Cress rolled his eyes. “If you think I don’t know why you’re worried about my sister, you’re the fool. I probably knew before she did. Definitely before you did. I can sense emotions, remember? I knew she was in love with you long before she would admit it, and she didn’t have to tell me about the wedding. I don’t know how to get you or her out of this mess we’re in, though.”
“You want to send us away now, too?”
“Playing favorites again.”
Cress lowered his head, leaning against the window. “If one thing went wrong in a fight, that could be it. It could all be over. These people aren’t interested in taking captives. They want us dead, though I keep thinking it doesn’t fit with some of their other actions, but how else do you explain the live ammunition? Those aren’t blanks or that other kind of bullet… The… uh…”
“Relax.
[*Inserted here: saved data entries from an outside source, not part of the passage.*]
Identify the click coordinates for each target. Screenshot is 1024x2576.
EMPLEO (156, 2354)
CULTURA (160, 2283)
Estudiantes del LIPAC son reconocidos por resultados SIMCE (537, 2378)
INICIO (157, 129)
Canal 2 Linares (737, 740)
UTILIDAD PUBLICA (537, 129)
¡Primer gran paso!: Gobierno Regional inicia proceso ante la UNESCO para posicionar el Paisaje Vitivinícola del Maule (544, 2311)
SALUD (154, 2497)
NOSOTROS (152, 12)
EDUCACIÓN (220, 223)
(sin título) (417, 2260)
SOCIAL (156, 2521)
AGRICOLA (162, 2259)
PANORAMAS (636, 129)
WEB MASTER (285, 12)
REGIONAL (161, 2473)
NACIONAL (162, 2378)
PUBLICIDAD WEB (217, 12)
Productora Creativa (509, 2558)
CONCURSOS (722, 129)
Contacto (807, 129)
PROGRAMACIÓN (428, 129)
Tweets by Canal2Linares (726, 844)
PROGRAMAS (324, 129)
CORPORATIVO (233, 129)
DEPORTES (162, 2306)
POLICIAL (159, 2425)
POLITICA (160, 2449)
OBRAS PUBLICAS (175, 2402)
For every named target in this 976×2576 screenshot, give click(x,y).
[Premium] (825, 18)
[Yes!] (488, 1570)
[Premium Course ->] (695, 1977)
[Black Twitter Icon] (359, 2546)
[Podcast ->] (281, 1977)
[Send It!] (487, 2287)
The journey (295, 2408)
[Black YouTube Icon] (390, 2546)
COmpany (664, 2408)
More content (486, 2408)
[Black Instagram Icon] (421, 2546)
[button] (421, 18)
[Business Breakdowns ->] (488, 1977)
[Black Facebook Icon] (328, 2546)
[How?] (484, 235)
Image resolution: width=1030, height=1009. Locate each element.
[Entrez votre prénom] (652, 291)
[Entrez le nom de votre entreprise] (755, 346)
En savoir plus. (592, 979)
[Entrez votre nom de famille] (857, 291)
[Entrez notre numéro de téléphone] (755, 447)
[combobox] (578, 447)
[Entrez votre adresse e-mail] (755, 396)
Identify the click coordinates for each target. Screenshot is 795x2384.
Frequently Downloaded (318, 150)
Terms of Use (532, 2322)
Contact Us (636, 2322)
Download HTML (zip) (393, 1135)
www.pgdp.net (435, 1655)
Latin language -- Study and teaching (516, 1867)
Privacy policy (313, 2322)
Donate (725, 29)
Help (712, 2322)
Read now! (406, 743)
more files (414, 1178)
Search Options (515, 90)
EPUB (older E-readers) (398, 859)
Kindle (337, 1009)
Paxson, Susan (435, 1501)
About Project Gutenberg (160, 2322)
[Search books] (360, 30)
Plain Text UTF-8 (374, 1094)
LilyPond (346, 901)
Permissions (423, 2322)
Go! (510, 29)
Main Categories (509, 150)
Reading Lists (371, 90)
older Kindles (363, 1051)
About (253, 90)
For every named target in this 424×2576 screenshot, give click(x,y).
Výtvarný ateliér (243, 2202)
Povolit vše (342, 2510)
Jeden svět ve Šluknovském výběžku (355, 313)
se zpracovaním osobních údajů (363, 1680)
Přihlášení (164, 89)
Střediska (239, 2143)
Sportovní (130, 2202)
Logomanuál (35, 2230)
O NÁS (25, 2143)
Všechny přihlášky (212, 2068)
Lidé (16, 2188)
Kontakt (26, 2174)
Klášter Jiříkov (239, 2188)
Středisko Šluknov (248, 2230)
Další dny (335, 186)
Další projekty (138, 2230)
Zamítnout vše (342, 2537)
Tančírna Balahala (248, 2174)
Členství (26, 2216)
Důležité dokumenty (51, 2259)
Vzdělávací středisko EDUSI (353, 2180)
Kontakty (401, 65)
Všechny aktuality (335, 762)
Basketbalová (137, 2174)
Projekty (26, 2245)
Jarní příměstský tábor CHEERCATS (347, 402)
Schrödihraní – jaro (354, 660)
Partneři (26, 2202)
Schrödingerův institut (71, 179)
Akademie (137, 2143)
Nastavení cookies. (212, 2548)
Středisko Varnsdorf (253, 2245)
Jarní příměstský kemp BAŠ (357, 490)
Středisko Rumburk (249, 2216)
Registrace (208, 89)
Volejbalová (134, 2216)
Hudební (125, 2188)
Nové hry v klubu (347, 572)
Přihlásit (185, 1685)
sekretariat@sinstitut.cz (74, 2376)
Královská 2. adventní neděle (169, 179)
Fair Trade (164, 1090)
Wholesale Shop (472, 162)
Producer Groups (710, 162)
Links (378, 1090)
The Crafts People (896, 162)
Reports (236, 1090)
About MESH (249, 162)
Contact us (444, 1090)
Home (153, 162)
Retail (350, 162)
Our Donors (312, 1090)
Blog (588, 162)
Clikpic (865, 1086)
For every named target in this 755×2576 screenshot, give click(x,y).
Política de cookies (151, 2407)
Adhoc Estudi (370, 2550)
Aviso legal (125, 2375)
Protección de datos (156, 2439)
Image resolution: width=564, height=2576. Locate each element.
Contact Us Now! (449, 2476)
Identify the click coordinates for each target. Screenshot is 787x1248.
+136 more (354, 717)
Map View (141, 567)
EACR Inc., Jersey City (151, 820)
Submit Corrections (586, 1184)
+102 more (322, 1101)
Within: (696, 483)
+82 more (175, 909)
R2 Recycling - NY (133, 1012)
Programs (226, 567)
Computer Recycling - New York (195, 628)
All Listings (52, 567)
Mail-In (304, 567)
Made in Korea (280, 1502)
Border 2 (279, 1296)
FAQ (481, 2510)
We’re not military. No one expects you to know all the terminology or lead us like a spec ops team. We’re just what we are, nothing more, nothing less. True, you’re something a bit more than the rest of us, but that’s different.”
“I want you and Occie to go, Stone. Tomorrow, preferably. I’ll take the team in the other direction, lead the agents away from you, but I need you to go.”
“You need us, and you know it. You can’t do this alone, no matter how talented you are, and do you really think the team will be okay with that? Some of them can’t forgive Enya for going, and she had a better reason to go.”
Cress looked at him. “You two are married now. You waited long enough for that, and if Occie gets pregnant—”
“You’re thinking like a brother right now. An older, protective brother. You need to think of the team. She’s not an invalid, and you always stand between her and the worst of it anyway. Even if she’s nowhere near the fight—where I tend to think she should be, too, even though I know she’s strong enough—after it’s over, you need her and you know it. You can’t ignore that. What happens the next time some rogue goes on a rampage and you nearly kill yourself stopping them? Who’s going to pull you out of it if you send Occie away?”
“That doesn’t matter. If you stay—”
“We have to argue about this later. They’re here.”